■ **Dataset entries**
-------

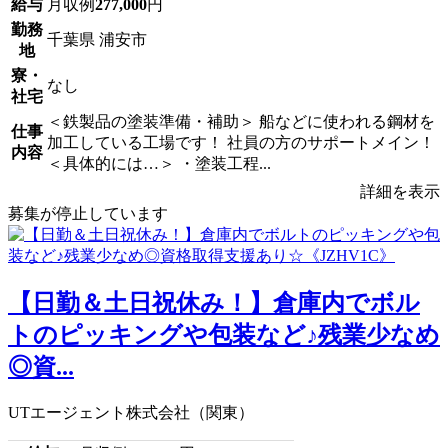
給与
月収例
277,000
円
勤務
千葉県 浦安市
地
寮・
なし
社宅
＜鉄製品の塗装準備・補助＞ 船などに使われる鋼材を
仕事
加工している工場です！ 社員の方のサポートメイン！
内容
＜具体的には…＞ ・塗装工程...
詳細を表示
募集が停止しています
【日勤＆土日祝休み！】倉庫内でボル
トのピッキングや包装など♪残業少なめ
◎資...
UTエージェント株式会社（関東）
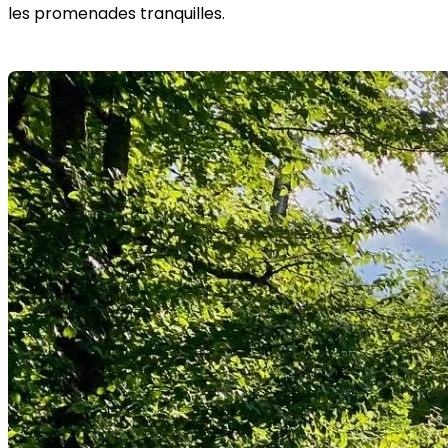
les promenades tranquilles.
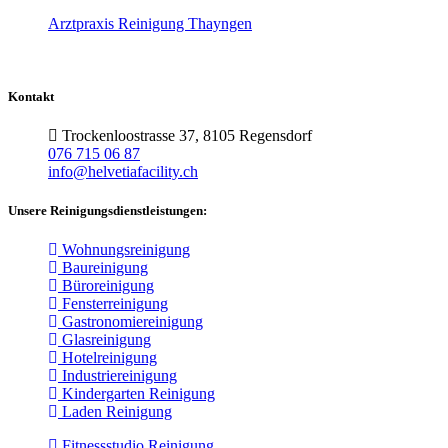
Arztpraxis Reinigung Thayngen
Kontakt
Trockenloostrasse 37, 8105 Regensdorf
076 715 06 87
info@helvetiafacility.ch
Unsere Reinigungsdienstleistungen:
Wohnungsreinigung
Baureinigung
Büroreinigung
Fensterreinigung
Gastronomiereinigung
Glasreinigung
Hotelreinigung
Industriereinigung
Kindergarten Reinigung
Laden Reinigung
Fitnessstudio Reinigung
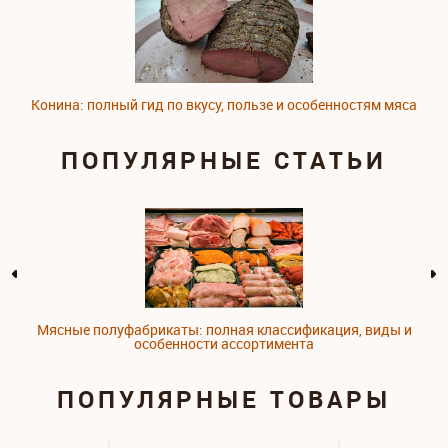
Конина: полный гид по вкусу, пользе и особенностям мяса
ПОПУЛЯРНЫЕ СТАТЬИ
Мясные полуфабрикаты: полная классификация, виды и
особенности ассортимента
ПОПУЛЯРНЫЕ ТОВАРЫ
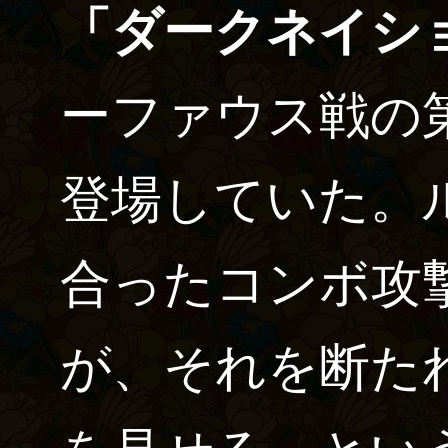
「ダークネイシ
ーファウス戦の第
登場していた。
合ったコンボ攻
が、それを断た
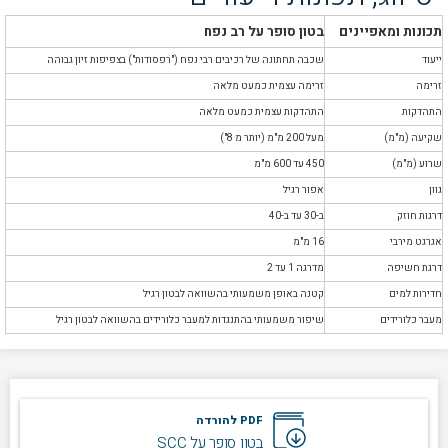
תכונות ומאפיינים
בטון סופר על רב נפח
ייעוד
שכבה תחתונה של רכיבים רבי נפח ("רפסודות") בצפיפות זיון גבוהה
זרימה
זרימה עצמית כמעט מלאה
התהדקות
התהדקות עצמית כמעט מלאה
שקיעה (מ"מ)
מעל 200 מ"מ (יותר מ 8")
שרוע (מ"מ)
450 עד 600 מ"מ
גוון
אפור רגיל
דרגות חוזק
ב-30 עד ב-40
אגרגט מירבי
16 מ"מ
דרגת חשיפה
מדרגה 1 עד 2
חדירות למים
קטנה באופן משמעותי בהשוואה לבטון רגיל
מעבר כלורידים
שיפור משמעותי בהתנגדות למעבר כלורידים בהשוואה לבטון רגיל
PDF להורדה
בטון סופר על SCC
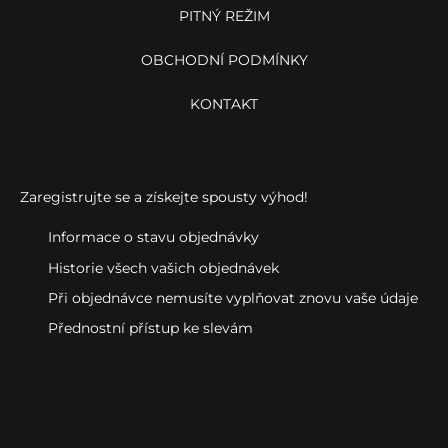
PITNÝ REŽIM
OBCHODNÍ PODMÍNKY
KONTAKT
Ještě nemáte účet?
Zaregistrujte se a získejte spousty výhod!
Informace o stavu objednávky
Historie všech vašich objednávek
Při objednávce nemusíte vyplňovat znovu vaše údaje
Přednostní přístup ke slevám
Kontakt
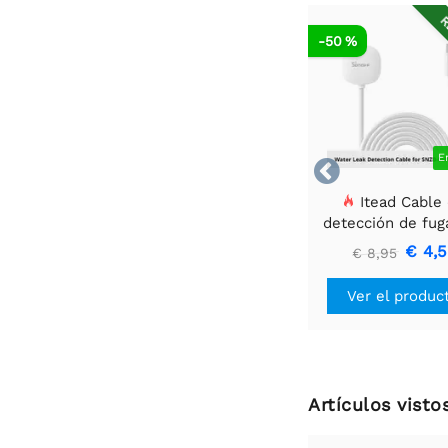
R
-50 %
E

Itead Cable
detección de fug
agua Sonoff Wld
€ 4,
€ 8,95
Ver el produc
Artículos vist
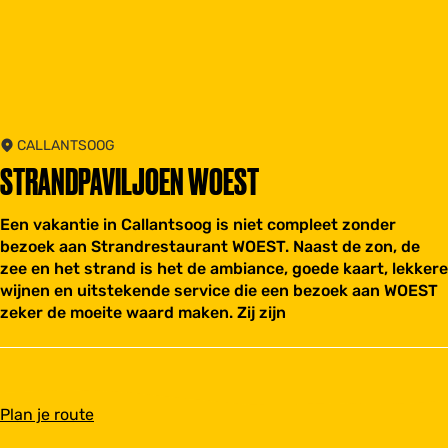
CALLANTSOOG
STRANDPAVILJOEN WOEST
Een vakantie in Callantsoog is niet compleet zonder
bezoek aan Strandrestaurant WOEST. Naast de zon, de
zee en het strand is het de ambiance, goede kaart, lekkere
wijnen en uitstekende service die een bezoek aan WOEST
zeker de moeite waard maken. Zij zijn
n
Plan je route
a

-------

■ **TASK TO CARRY OUT**
Copy every line of the data exactly as written, excluding the pictures.

■ **RESULT FOR THIS TASK**
給与
月収例
277,000
円
勤務
千葉県 浦安市
地
寮・
なし
社宅
＜鉄製品の塗装準備・補助＞ 船などに使われる鋼材を
仕事
加工している工場です！ 社員の方のサポートメイン！
内容
＜具体的には…＞ ・塗装工程...
詳細を表示
募集が停止しています
【日勤＆土日祝休み！】倉庫内でボル
トのピッキングや包装など♪残業少なめ
◎資...
UTエージェント株式会社（関東）
les promenades tranquilles.
Arztpraxis Reinigung Thayngen
Kontakt
Trockenloostrasse 37, 8105 Regensdorf
076 715 06 87
info@helvetiafacility.ch
Unsere Reinigungsdienstleistungen:
Wohnungsreinigung
Baureinigung
Büroreinigung
Fensterreinigung
Gastronomiereinigung
Glasreinigung
Hotelreinigung
Industriereinigung
Kindergarten Reinigung
Laden Reinigung
Fitnessstudio Reinigung
Конина: полный гид по вкусу, пользе и особенностям мяса
ПОПУЛЯРНЫЕ СТАТЬИ
Мясные полуфабрикаты: полная классификация, виды и
особенности ассортимента
ПОПУЛЯРНЫЕ ТОВАРЫ
「ダークネイシ
ーファウス戦の第
登場していた。
合ったコンボ攻
が、それを断た
תכונות ומאפיינים
בטון סופר על רב נפח
ייעוד
שכבה תחתונה של רכיבים רבי נפח ("רפסודות") בצפיפות זיון גבוהה
זרימה
זרימה עצמית כמעט מלאה
התהדקות
התהדקות עצמית כמעט מלאה
שקיעה (מ"מ)
מעל 200 מ"מ (יותר מ 8")
שרוע (מ"מ)
450 עד 600 מ"מ
גוון
אפור רגיל
דרגות חוזק
ב-30 עד ב-40
אגרגט מירבי
16 מ"מ
דרגת חשיפה
מדרגה 1 עד 2
חדירות למים
קטנה באופן משמעותי בהשוואה לבטון רגיל
מעבר כלורידים
שיפור משמעותי בהתנגדות למעבר כלורידים בהשוואה לבטון רגיל
PDF להורדה
בטון סופר על SCC
PITNÝ REŽIM
OBCHODNÍ PODMÍNKY
KONTAKT
Ještě nemáte účet?
Zaregistrujte se a získejte spousty výhod!
Informace o stavu objednávky
Historie všech vašich objednávek
Při objednávce nemusíte vyplňovat znovu vaše údaje
Přednostní přístup ke slevám
Kontakt
R
-50 %
E

Itead Cable
detección de fug
agua Sonoff Wld
€ 4,
€ 8,95
Ver el produc
Artículos vist
CALLANTSOOG
STRANDPAVILJOEN WOEST
Een vakantie in Callantsoog is niet compleet zonder
bezoek aan Strandrestaurant WOEST. Naast de zon, de
zee en het strand is het de ambiance, goede kaart, lekkere
wijnen en uitstekende service die een bezoek aan WOEST
zeker de moeite waard maken. Zij zijn
n
Plan je route
a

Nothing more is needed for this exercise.